In July 2019, two months after Zolgensma’s approval, an analysis by Bernstein, an asset manager, found that only 11 of the top 30 health insurers in the US had decided how to cover the therapy. And among these 11 insurers, coverage policies were in several cases more restrictive than the FDA-approved label. According to recent reports, the company’s proposed value-based contracting, tying payments to demonstration of efficacy, finally won payers over. Even so, US payers know that Novartis’s pricey gene therapy is a sign of things to come. Evaluate, a research company, projects that four of the gene therapies currently in Phase III development will be launched in the US by the end of 2020. If they do make it to market, lofty prices are likely.

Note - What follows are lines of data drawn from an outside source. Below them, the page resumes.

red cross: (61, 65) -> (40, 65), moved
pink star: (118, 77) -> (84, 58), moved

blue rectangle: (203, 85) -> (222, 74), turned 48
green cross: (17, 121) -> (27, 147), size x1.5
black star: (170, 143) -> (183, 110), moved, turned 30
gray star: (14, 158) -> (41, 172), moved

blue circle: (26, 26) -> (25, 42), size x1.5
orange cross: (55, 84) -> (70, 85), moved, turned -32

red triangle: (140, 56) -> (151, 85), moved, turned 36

A key lesson from the Zolgensma experience is that reimbursement hurdles are becoming as difficult to clear as regulatory ones. And if developers of late-stage gene therapies are expecting many months of negotiations with US payers, they may conclude that shaving four months off the FDA review timeline is less useful than it was for companies in the past. Investing in generating more clinical and real-world data to demonstrate to payers the cost-effectiveness of their therapies may be a smarter bet than paying around $100 million for a PRV.

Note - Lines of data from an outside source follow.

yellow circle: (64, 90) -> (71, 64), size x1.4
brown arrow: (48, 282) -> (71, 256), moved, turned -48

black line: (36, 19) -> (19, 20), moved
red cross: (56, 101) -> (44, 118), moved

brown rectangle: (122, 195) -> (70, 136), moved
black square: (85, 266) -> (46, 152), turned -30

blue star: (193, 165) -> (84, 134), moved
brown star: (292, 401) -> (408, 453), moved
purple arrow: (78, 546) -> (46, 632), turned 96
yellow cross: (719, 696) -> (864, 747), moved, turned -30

So, PRVs have clearly started to lose their shine. Even so, it’s worth reflecting on what the most recent voucher sale has meant for its seller and buyer.
For Sobi, an orphan drug specialist with a market capitalization of $5 billion, the $95 million cash windfall (equivalent to 11.7% of its pharma sales in 2018) has helped fund recent corporate activity. The payment provided a partial (18%) return on the $518 million it spent in June 2019 to acquire the drug emapalumab from Novimmune (the small biotech company that was the PRV’s original owner). Or viewed another way, it was $95 million in the bank that went towards Sobi’s acquisition of Dova Pharmaceuticals, announced in September 2019, for up to $915 million. The Dova acquisition will bring $91 million in pharma sales in 2020, according to Evaluate.

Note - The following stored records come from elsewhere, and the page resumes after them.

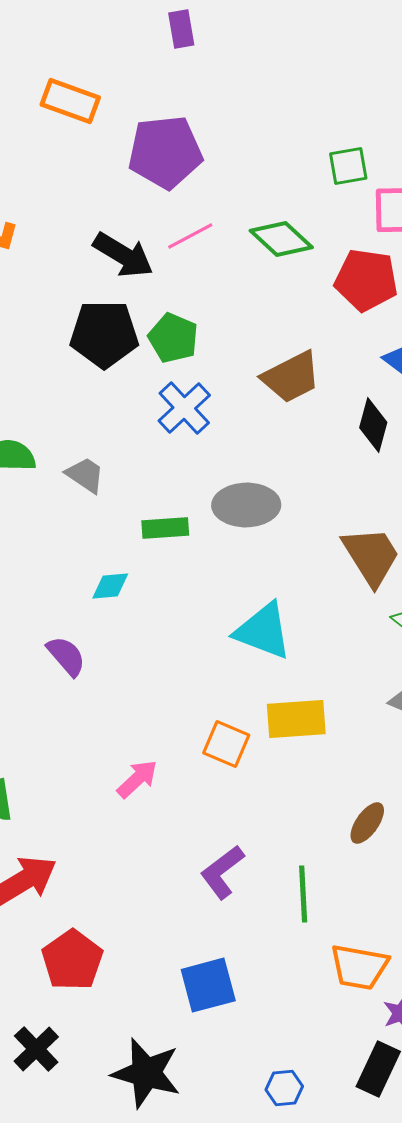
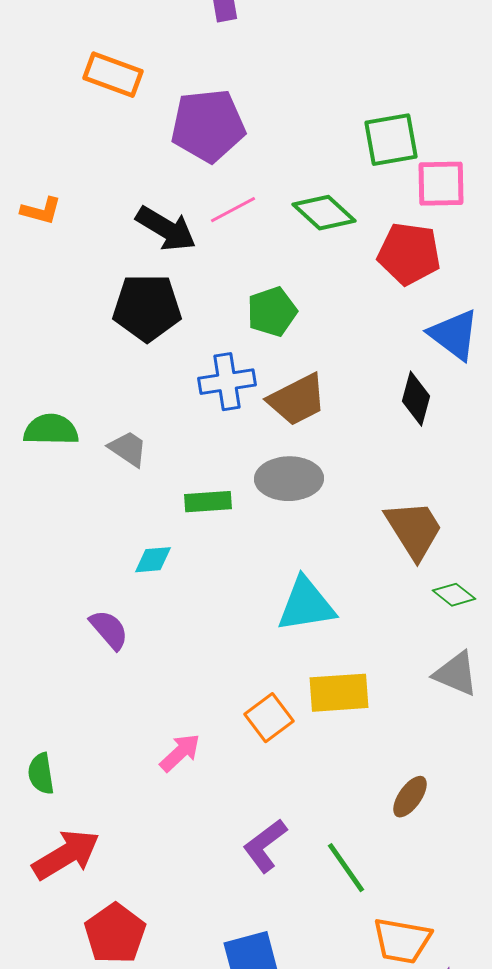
green square: (348, 166) -> (391, 140), size x1.4
green pentagon: (173, 338) -> (272, 312), moved, turned 30
brown trapezoid: (291, 377) -> (297, 400), moved
blue cross: (184, 408) -> (227, 382), turned 34
cyan triangle: (263, 631) -> (306, 605), turned -30
orange square: (226, 744) -> (269, 718), turned 30
green line: (303, 894) -> (346, 868), turned -32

And for AstraZeneca, a top-tier pharma company with a market capitalization of $115.1 billion, the price it paid for the voucher could have been a mere rounding error in its 2018 pharma sales of $20.6 billion. The pharma giant has remained tight-lipped about what it plans to do with the voucher. But industry media were quick to identify roxadustat, an anemia drug that AstraZeneca anticipates filing in H2 2019, as a likely candidate to benefit from priority review.
Anemia is not a rare, pediatric disease, highlighting another curiosity about PRVs: the fact their owners are free to redeem them on any drug in any indication. It’s also worth noting that, excluding rare cancers, AstraZeneca is not known as a player in the orphan drug sector. The company’s inclusion in the Orphan Drug Report 2019 from Evaluate is mostly attributed to the expected commercial success of a single oncology drug. In other words, by writing a check for a modest sum, AstraZeneca has acquired a PRV and made headlines in rare disease without any real commitment to the non-cancer, orphan drug space.